### What is needed
Leave the pictures out. Transcribe exactly every line from the start of the records through the one containing "育には限界があります。奉仕の精神、他人へのホスピタリティ".

• • • • • • •

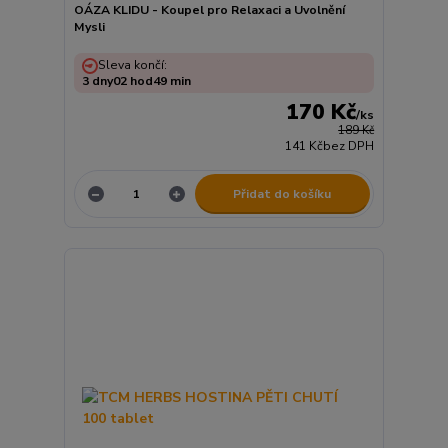
OÁZA KLIDU - Koupel pro Relaxaci a Uvolnění
Mysli
Sleva končí:
3
dny
02
hod
49
min
170 Kč
/
ks
189 Kč
141 Kč
bez DPH
Přidat do košíku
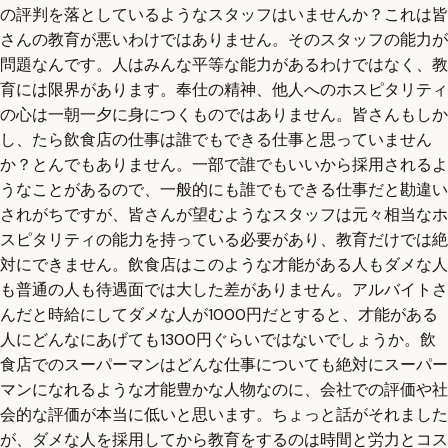
の評判を落としているようなスタッフはいませんか？これは皆
さんの教育が悪いわけではありません。そのスタッフの能力が
問題なんです。人はみんな平等な能力があるわけではなく、教
育には限界があります。奉仕の精神、他人へのホスピタリティ
の心は一朝一夕に身につくものではありません。皆さんもしか
し、たら飲食店の仕事は誰でもできる仕事と思っていません
か？とんでもありません。一部で誰でもいいから採用されるよ
うなことがあるので、一般的にも誰でもできる仕事だと勘違い
されがちですが、皆さんが望むようなスタッフは元々相当なホ
スピタリティの能力を持っている必要があり、教育だけでは絶
対にできません。飲食店はこのような才能がある人もダメな人
も普通の人も待遇面では大した差がありません。アルバイトさ
んだと時給にしてダメな人が1000円だとすると、才能がある
人にどんなにあげても1300円ぐらいではないでしょうか。飲
食店でのスーパーマンはどんな仕事についても絶対にスーパー
マンになれるような才能豊かな人物なのに、会社での評価や社
会的な評価が本当に低いと思います。ちょっと話がそれました
が、ダメな人を採用してから教育をするのは時間と労力とコス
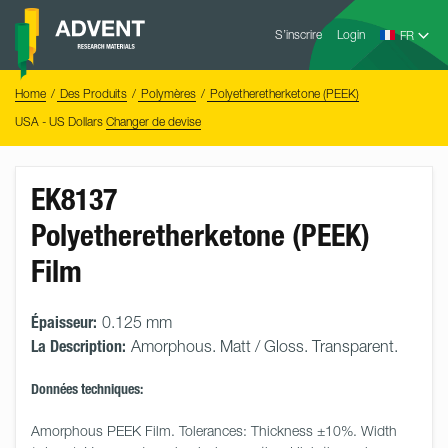
Skip
Advent
to
S’inscrire
Login
Research
Materials
content
Home
You
Home
Des Produits
Polymères
Polyetheretherketone (PEEK)
are
here:
USA - US Dollars
Changer de devise
EK8137
Polyetheretherketone (PEEK)
Film
Épaisseur:
0.125 mm
La Description:
Amorphous. Matt / Gloss. Transparent.
Données techniques:
Amorphous PEEK Film. Tolerances: Thickness ±10%. Width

• • • • • • •

### Reply
OÁZA KLIDU - Koupel pro Relaxaci a Uvolnění
Mysli
Sleva končí:
3
dny
02
hod
49
min
170 Kč
/
ks
189 Kč
141 Kč
bez DPH
Přidat do košíku
の評判を落としているようなスタッフはいませんか？これは皆
さんの教育が悪いわけではありません。そのスタッフの能力が
問題なんです。人はみんな平等な能力があるわけではなく、教
育には限界があります。奉仕の精神、他人へのホスピタリティ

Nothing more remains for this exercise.